[Saved entries]
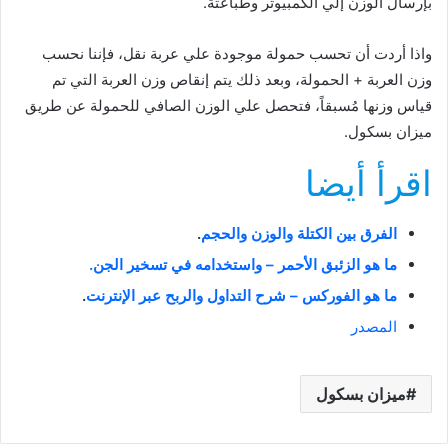
بإرسال الوزن إلي الكمبيوتر وطباعتة.
واذا أردت أن تحسب حمولة موجودة علي عربة نقل، فإننا نحسب
وزن العربة + الحمولة، وبعد ذلك يتم إنقاص وزن العربة التي تم
قياس وزنها مُسبقاً، فتحصل علي الوزن الصافي للحمولة عن طريق
ميزان بسكول.
اقرأ أيضا
الفرق بين الكتلة والوزن والحجم
.
ما هو الزئبق الأحمر – واستخدامه في تسخير الجن.
ما هو الفوركس – شرح التداول والربح عبر الإنترنت
.
المصدر
ميزان بسكول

_What you should do_: Each line above should be written out again unchanged; no images are to be carried over.

_Answer box_:
بإرسال الوزن إلي الكمبيوتر وطباعتة.
واذا أردت أن تحسب حمولة موجودة علي عربة نقل، فإننا نحسب
وزن العربة + الحمولة، وبعد ذلك يتم إنقاص وزن العربة التي تم
قياس وزنها مُسبقاً، فتحصل علي الوزن الصافي للحمولة عن طريق
ميزان بسكول.
اقرأ أيضا
الفرق بين الكتلة والوزن والحجم
.
ما هو الزئبق الأحمر – واستخدامه في تسخير الجن.
ما هو الفوركس – شرح التداول والربح عبر الإنترنت
.
المصدر
ميزان بسكول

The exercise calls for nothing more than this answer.